Андрей Павлович работал в цехе вот уж тридцать семь лет: сначала слесарем, потом выучился на фрезеровщика. За самоотверженный труд Андрей Павлович был награжден Орденом Ленина, грамотами. Скоро на пенсию, Андрей Павлович так и не подготовил себе смены. Не держались люди в цехе. Низкой была заработная плата. Получали хорошо лишь те, кто проработал в цехе лет пять, не меньше. Они хорошо знали работу, приноровились к ней. Клавдия обучила профессии токаря двенадцать человек, и только двое работали в цехе, остальные сменили профессию.
При сдельной оплате труда
надо работать, крутиться. Сколько заработал – столько получил. Но были и всякого рода хозяйственные работы, не по специальности. Оплата уже по тарифу. Быстрей! Быстрей! Подгонял Дмитрий себя в работе. И так – лучших семнадцать лет. Не работа, а рвачество. Пародия. Дмитрий закурил. Пошел пятый час, «наше время», как говорил Плотников. Еще одна смена прошла. Ничего примечательного. Пустая, надутая смена. Низкая производительность труда. Никакого удовлетворения. Появился Чебыкин с проверкой.– Рано, Дмитрий, закончил работу. Боишься домой опоздать? – «Вот я тебя поймал», – говорили глаза мастера.

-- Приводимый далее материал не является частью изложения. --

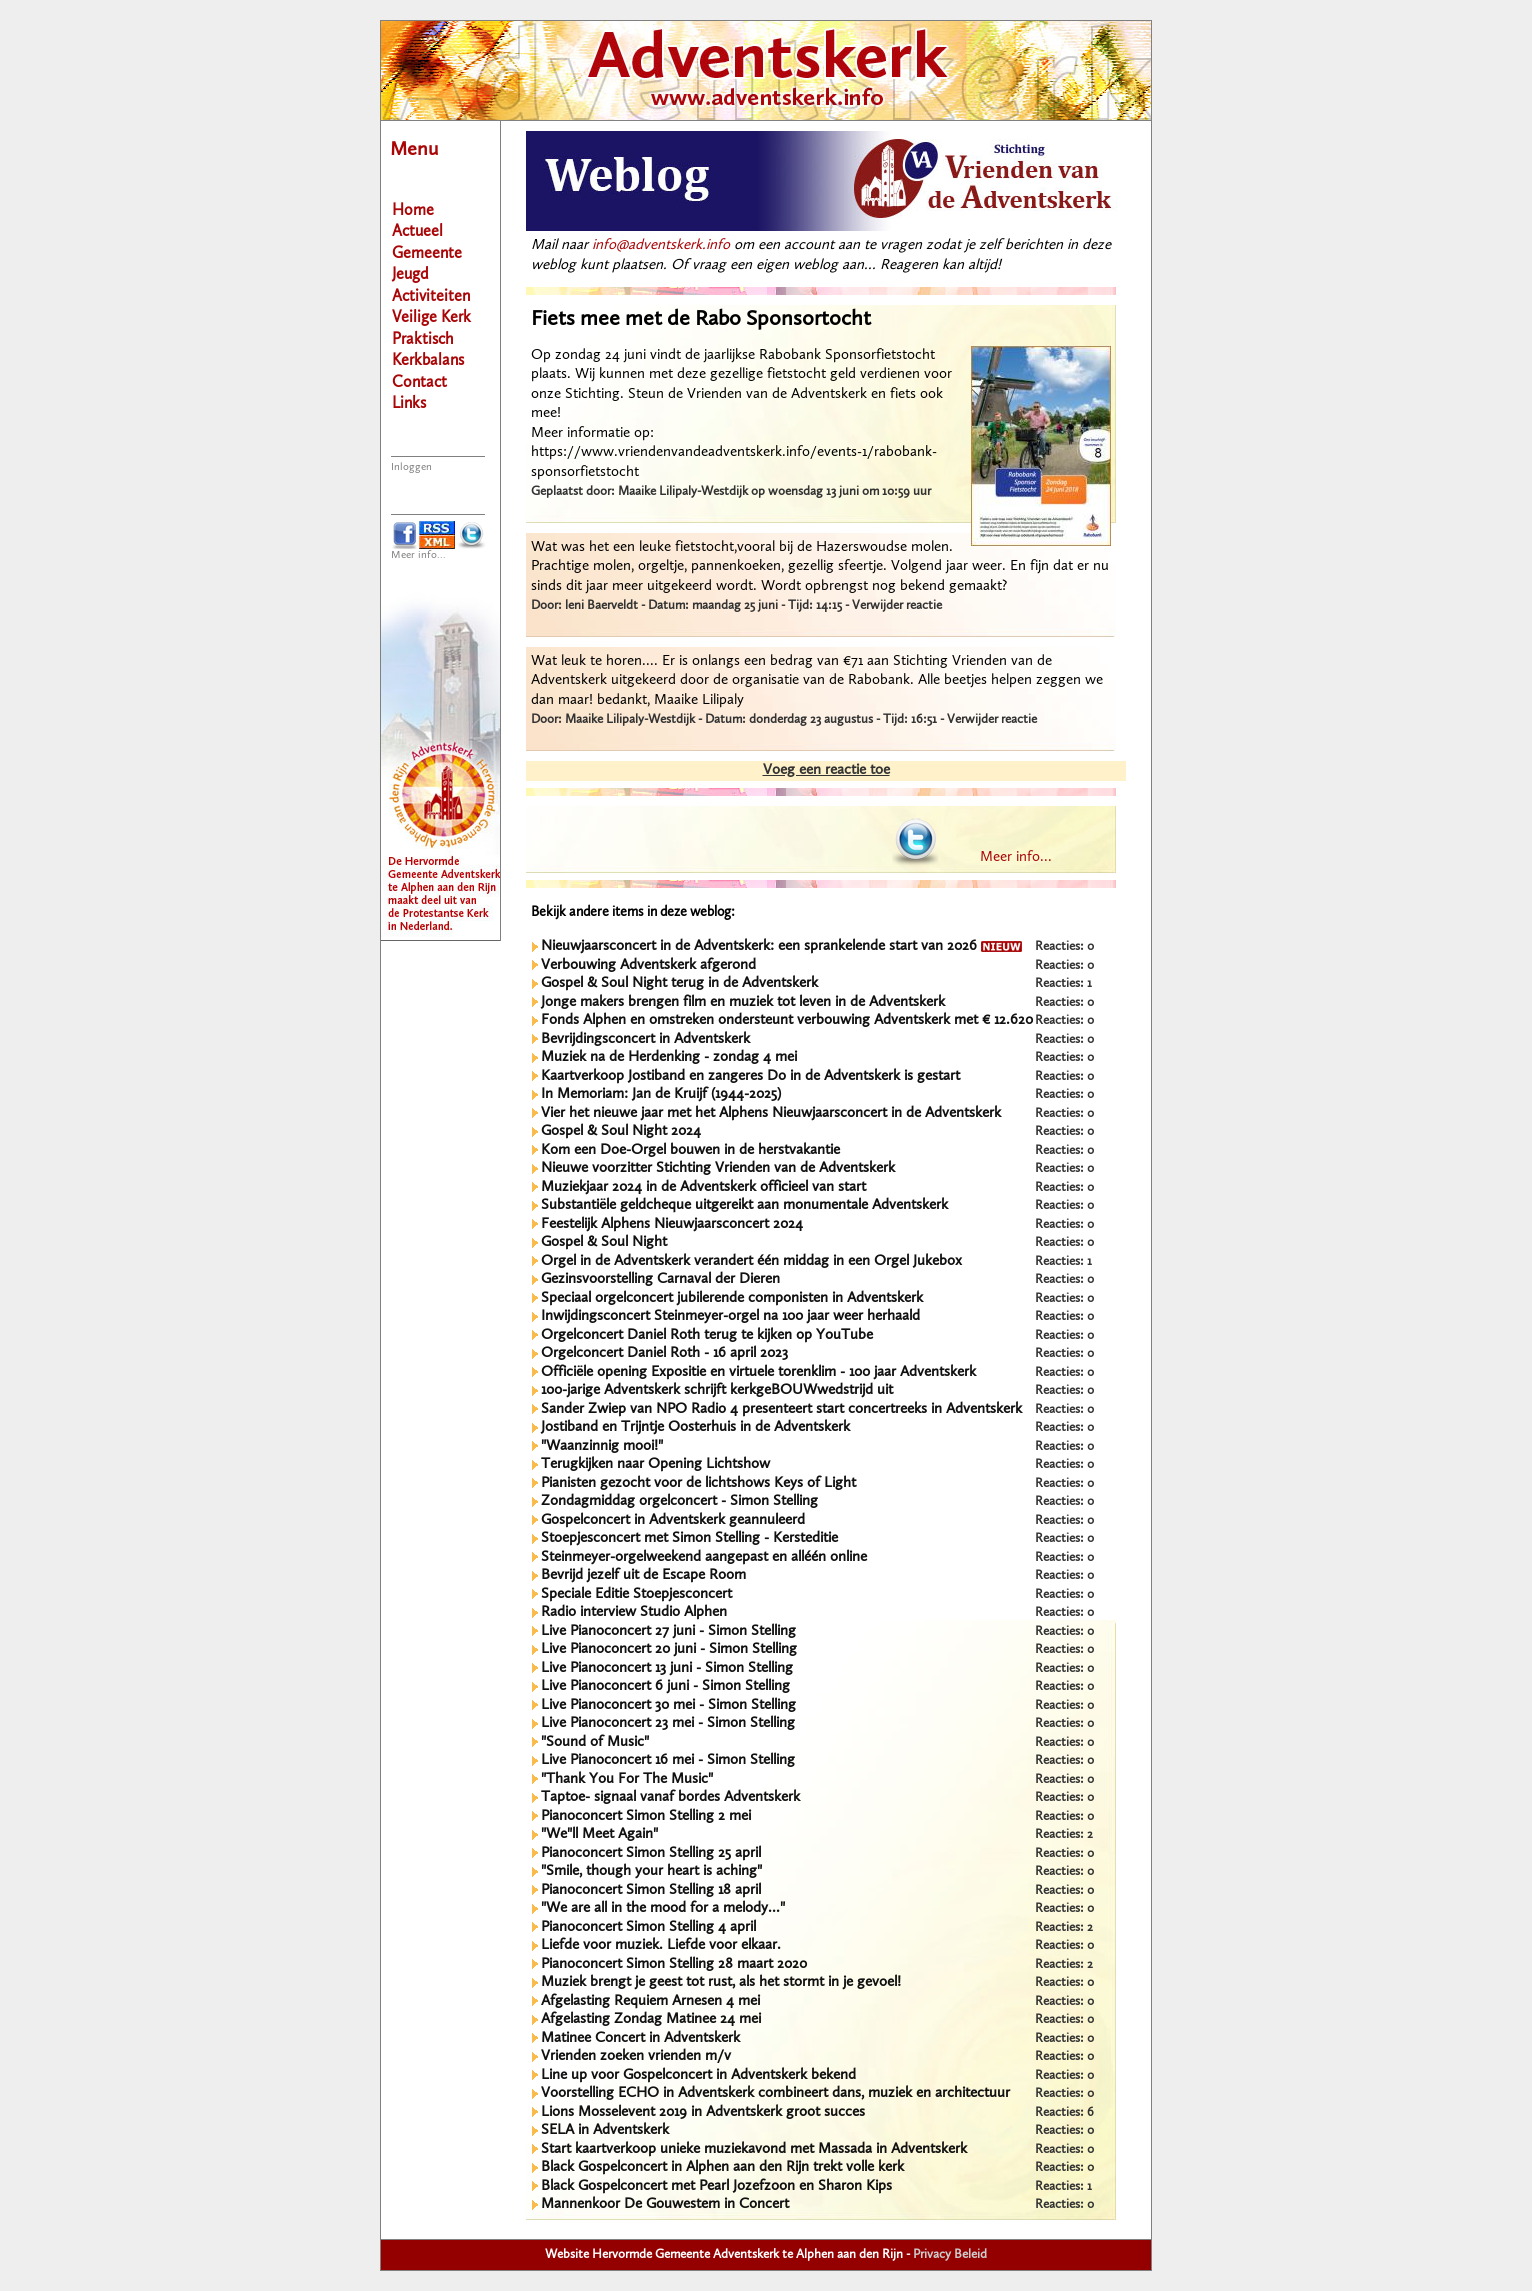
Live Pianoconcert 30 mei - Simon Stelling (668, 1705)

– Как «рано»? Перекур у меня, – был готов ответ.
– Много времени у тебя уходит на перекуры.
– Почему «много»? Я же не машина.
– Если ты, Дмитрий, пришел на работу, значит, надо работать и нечего свои порядки устанавливать! Пошли ко мне, поговорим, – кивнул Чебыкин в сторону конторки.
– Пошли.
В конторке никого не было. Чебыкин занял свое место за столом. Дмитрий взял стул, сел напротив.
– Ты, Дмитрий, зла на меня не держи, – в доверительном тоне начал Чебыкин разговор. – У каждого из нас свои обязанности: у меня свои, у тебя – свои. Устраиваясь на работу, ты брал обязательство не нарушать трудовой дисциплины. Так?
– Так, так…
– Дмитрий, скажи мне честно, ты свои обязанности выполняешь?
– А ты свои?! – не сдерживался Дмитрий, ругался.
– А что ты имеешь в виду, – насторожился Чебыкин.
– Ты, как мастер, проводишь воспитательную работу в коллективе? Почему на сменном собрании никто не выступил, когда обсуждали Сидорчука за прогул? Потому что нет коллектива, каждый – за себя. Мастер сам все решит. …или выборы профгруппорга. Выборов как таковых не было. Ты сам все единолично решил, предложил профгруппоргом Боброва. Лишил людей инициативы. Конечно, Олег достойная кандидатура. Но, может, была и другая кандидатура. Мастер – воспитатель.
– Без меня есть кому воспитывать. На это есть комсомольская, профсоюзная, партийная организации. Я тебе, Дмитрий, на первый раз делаю замечание за раннее окончание работы, но если еще раз это повториться – буду принимать меры.
– Наказывай! Или ты боишься, что в смене будет нарушение трудовой дисциплины?
– Нет!
– Похвально! А я хочу нормально работать. У нас как делается: не закончил одну работу, а тебя уже – другая. Всякого рода незапланированная работа дробит настроение, лишает инициативы. Я хочу быть хозяином своей работы, своего заработка!
Это была не прихоть, а вполне законные требования специалиста, кадрового рабочего, каковым Дмитрий являлся.
– Работа бывает разная: по специальности, не по специальности, интересная, неинтересная… Работа есть работа. Без хозяйственных работ нам не обойтись. Хозяйственные работы были, есть и будут. Всякая работа оплачивается. У нас не конвейерное производство. Все хотели бы нормально работать, чтобы не было хозработ… Но без разных работ нельзя.
– Надо создать условия для нормальной работы. А…! – в сердцах махнул Дмитрий рукой и вышел из конторки.
«Наговорил бог знает что! – ругал себя Дмитрий. – Черт меня дернул! Надо было промолчать! Что мне, всех больше надо, что ли! И этот месяц так же будет без премии за “Лучшего по профессии.” Чебыкин не пропустит. Связался! Собственно, из-за двадцати рублей трепать себе нервы… Двадцать рублей… Не велик стимул». В подавленном настроении Дмитрий вышел из цеха.
5
– Я отстраняю тебя от работы! Ты в нетрезвом состоянии! – объяснялся Чебыкин с Клюевым.
– Я не пьяный, – нагло отказывался Клюев.